Envelopes, both large and small, fill my arms with their offerings of calendars, note pads, shopping bags, flags, greeting cards, and address labels. Usually, I drop the mail on the counter, planning to look through each item now, or later.
After sorting, I decide I will tackle the piles later, to choose which is a keeper, and which a throw-a-way. Fetching the mail used to be fun, didn’t it? Now, we gather the mail just to defend our mailbox from overflowing, the envelopes pleading for donations for multitudes of needs: hunger crises, legal defenses, humanitarian needs. We ask ourselves which pieces are important for our help.
I know, I know. You probably immediately tackle the white pile, and decide quickly which you will discard and which you will keep. I have heard about your “type” in organizational magazines.
There are some truths that can help the rest of us confused souls.
First of all, the act of giving, whether financial, or giving our time, is not a choice.

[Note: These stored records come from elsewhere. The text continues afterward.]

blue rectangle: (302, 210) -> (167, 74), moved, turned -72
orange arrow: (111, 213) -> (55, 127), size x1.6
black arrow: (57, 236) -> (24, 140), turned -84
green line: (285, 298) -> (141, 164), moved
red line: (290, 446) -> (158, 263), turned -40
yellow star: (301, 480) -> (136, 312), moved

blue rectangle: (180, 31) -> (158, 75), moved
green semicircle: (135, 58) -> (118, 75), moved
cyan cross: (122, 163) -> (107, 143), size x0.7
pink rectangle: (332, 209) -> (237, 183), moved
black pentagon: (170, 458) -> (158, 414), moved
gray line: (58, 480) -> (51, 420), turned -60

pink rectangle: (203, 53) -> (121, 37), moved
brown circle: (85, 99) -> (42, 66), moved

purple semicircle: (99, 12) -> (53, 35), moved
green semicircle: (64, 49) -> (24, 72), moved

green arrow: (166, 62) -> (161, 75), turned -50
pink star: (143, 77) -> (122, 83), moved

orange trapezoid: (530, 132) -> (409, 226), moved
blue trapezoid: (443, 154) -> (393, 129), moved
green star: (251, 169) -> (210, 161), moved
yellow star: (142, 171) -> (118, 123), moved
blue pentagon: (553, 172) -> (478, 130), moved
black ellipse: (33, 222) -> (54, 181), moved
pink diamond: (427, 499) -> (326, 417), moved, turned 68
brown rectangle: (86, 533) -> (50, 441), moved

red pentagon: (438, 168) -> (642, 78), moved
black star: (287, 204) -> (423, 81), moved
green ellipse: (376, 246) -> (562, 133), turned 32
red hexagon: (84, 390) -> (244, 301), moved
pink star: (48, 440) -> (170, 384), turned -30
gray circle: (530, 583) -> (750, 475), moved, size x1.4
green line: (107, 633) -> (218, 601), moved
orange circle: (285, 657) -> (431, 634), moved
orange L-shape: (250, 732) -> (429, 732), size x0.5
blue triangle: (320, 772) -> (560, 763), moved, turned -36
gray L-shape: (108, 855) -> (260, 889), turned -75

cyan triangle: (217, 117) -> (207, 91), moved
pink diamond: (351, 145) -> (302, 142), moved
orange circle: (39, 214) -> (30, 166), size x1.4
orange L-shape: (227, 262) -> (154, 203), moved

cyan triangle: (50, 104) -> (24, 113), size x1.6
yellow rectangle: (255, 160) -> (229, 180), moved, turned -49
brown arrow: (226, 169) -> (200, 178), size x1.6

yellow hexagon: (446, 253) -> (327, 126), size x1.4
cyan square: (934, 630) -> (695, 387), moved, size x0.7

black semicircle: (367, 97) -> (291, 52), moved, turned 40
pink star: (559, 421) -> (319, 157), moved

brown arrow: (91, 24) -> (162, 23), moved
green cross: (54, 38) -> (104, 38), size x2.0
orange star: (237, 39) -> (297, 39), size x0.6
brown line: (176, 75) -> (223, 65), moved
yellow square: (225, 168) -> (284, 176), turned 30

It is a direct admonition from God to “give and it shall be given unto you, good measure, pressed down, and overflowing (running over).”
I need to be reminded of that fact. And going to the mailbox is one way that I am constantly reminded. When we give, we receive back. And when we shut off our generosity, we dry up. Selfishness and self-absorption is not how we wish to be identified.
So, back to the mailbox. We can decide to give of our time, our talents, our resources to efforts that will enable others to help themselves. And we can give financially.
Visiting with a friend several days ago, I asked her about her volunteer work at a church sponsored second-hand store. It’s hard work, sorting, preparing, hanging, and pricing the clothes, sorting the glassware, and the many items that are donated by others. This store is a meaningful, productive help to those many who depend on this wonderful service. Women’s Crisis centers, the Orphan Train, Missions, are all receivers of the goods donated by the public.
The mail constantly reminds me of the need to give. Often, I ignore the pleas. But, then, hearing the stories of giving, we become newly motivated. Our teachers often buy clothes and supplies out of their own pockets to help the very children they are teaching; others “pay it forward” buying groceries or a meal anonymously for others and so on.
Perhaps local giving is the most important? After all, if those of us in every town and locality take care of those around us, giving becomes an easy task for us all. Maybe giving money to every needful request in the mail is not what we need to do, but rather to give to those organizations and benefits that are right under our noses?
Awareness is half the battle reminding us to help and give. The returns from giving in any manner pay back to us all much more than what we have invested. Think about it. “Good measure, pressed down, and running over.” Let’s do something about it today.